[ABOUT THIS EXERCISE]: Report how many lines of the listing include the word "toggle"; nothing else should be written.

——————————

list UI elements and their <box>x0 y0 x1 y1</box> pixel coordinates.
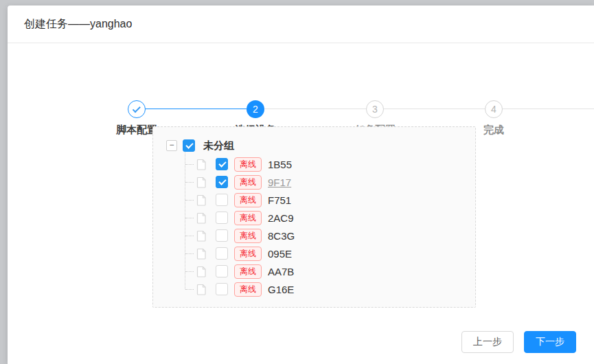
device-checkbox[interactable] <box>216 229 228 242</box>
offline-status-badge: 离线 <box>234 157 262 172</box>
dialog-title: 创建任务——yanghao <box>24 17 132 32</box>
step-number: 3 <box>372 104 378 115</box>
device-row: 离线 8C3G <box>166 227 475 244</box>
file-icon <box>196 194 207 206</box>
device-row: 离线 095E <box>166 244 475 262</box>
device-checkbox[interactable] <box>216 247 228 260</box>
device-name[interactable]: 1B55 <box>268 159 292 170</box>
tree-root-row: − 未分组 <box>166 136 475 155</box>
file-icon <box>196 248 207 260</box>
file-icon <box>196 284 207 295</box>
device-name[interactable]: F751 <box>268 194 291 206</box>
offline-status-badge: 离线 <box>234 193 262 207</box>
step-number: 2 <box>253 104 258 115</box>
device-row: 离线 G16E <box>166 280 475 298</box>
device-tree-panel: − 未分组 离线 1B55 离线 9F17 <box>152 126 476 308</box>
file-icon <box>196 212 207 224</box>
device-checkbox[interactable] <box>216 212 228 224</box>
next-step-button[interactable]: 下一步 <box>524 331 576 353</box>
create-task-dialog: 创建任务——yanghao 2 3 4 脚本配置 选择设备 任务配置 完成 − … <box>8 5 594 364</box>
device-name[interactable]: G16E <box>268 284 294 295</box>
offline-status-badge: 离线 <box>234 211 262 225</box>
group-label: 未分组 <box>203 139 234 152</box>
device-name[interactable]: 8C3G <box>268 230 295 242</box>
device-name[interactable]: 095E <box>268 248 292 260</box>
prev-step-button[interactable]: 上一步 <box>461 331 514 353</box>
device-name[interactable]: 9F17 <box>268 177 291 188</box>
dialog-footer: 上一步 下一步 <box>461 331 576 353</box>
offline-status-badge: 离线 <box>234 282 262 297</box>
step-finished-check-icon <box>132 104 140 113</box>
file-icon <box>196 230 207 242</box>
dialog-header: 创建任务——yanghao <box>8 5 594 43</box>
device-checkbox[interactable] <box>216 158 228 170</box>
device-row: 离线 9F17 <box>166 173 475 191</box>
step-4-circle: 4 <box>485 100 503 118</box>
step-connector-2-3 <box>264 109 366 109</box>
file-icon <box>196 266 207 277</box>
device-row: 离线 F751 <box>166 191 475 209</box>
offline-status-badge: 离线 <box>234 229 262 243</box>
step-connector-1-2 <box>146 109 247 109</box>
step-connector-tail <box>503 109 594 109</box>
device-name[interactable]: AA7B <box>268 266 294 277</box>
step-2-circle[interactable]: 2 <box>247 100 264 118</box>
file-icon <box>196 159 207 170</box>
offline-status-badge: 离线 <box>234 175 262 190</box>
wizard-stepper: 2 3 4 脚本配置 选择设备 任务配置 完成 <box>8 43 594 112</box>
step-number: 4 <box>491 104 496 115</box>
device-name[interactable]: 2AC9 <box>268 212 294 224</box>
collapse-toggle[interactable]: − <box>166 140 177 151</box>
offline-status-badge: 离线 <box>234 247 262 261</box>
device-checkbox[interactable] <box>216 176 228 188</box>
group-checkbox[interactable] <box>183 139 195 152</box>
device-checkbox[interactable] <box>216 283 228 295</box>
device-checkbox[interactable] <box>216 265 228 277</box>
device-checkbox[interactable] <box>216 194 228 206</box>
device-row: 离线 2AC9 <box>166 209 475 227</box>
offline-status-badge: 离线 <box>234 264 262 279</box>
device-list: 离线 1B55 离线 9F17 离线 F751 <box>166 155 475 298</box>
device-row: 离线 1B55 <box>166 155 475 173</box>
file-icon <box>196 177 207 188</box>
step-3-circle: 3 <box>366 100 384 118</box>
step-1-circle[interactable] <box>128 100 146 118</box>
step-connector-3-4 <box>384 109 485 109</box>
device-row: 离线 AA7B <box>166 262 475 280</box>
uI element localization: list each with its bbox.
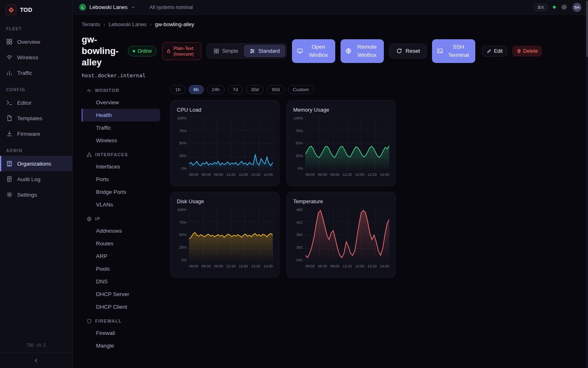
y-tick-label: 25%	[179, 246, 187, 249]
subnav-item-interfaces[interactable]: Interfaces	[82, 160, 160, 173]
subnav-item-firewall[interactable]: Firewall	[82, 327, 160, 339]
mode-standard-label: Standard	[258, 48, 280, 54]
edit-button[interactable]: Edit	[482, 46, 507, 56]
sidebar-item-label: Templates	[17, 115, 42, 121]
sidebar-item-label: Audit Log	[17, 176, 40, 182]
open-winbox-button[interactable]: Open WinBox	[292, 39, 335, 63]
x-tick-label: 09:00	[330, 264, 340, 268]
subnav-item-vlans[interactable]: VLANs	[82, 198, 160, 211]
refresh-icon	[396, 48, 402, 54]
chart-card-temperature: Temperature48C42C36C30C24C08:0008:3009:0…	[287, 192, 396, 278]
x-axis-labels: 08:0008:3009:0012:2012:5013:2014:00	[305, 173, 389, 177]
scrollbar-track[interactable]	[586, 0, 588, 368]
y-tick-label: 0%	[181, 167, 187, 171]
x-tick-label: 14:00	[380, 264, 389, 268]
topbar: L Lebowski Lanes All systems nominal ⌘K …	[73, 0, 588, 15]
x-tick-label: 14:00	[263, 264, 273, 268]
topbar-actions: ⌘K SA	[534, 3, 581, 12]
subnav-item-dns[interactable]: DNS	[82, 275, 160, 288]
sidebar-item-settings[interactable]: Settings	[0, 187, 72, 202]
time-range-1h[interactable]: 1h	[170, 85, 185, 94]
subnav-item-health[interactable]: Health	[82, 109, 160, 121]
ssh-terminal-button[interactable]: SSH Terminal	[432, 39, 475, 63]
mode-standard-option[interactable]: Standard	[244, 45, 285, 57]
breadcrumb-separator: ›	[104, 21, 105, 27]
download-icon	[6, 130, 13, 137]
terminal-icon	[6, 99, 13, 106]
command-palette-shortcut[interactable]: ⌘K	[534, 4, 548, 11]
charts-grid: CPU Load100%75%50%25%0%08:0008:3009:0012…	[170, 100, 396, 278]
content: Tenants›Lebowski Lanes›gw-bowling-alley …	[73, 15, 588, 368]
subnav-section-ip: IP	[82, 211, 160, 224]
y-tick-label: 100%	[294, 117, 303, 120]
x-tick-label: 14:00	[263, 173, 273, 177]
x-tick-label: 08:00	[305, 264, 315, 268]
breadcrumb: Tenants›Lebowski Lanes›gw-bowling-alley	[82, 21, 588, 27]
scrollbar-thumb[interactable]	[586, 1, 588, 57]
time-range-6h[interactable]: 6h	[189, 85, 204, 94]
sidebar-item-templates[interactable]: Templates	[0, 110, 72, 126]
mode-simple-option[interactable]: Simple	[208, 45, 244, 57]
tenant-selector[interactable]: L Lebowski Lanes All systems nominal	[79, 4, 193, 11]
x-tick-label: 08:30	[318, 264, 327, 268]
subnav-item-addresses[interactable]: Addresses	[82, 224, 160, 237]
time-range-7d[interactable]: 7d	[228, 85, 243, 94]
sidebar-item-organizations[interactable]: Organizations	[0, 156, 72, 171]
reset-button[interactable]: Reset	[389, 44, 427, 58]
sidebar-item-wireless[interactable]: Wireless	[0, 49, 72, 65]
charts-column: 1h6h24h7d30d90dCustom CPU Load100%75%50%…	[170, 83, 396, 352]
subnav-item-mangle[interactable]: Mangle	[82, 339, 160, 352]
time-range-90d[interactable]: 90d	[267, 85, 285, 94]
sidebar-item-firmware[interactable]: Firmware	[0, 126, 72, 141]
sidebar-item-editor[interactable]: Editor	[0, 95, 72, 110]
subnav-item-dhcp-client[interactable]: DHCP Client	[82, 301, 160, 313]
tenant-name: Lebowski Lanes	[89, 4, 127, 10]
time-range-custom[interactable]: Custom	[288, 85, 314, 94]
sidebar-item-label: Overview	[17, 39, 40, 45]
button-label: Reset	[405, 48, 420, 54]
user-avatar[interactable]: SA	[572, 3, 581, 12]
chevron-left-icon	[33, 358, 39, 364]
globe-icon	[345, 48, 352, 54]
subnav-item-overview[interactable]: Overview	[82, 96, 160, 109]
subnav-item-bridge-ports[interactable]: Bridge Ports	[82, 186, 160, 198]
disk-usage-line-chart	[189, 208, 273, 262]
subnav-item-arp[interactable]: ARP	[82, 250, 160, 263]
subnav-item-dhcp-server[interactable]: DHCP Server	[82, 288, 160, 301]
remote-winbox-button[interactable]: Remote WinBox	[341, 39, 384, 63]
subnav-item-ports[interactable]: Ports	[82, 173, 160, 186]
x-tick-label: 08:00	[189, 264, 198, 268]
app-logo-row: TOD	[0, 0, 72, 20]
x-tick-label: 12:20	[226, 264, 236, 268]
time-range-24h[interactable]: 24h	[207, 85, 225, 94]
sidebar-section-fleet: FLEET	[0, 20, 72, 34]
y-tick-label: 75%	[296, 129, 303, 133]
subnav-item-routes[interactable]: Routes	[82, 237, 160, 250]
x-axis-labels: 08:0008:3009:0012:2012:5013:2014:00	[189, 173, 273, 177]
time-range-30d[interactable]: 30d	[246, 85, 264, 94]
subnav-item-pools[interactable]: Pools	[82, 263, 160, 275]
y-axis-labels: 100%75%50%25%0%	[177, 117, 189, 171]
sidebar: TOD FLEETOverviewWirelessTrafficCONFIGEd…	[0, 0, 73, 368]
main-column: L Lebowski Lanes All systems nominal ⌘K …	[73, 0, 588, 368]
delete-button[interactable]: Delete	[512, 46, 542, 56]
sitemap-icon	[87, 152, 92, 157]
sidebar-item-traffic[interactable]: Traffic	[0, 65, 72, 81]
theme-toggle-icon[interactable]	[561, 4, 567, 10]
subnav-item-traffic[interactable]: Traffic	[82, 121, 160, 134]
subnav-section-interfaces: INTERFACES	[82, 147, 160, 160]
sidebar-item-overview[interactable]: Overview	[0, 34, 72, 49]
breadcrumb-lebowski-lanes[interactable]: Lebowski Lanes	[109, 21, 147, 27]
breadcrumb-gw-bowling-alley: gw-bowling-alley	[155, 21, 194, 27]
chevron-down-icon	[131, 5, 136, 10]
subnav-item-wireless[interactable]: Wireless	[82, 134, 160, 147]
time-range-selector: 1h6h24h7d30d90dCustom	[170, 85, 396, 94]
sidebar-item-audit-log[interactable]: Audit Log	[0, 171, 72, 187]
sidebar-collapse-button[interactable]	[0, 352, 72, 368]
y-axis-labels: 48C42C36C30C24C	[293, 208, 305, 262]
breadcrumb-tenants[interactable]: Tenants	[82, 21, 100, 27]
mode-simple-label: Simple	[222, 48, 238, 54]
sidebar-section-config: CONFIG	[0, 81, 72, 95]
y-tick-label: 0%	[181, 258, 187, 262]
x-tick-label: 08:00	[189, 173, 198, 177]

——————————

[REPLY]: 2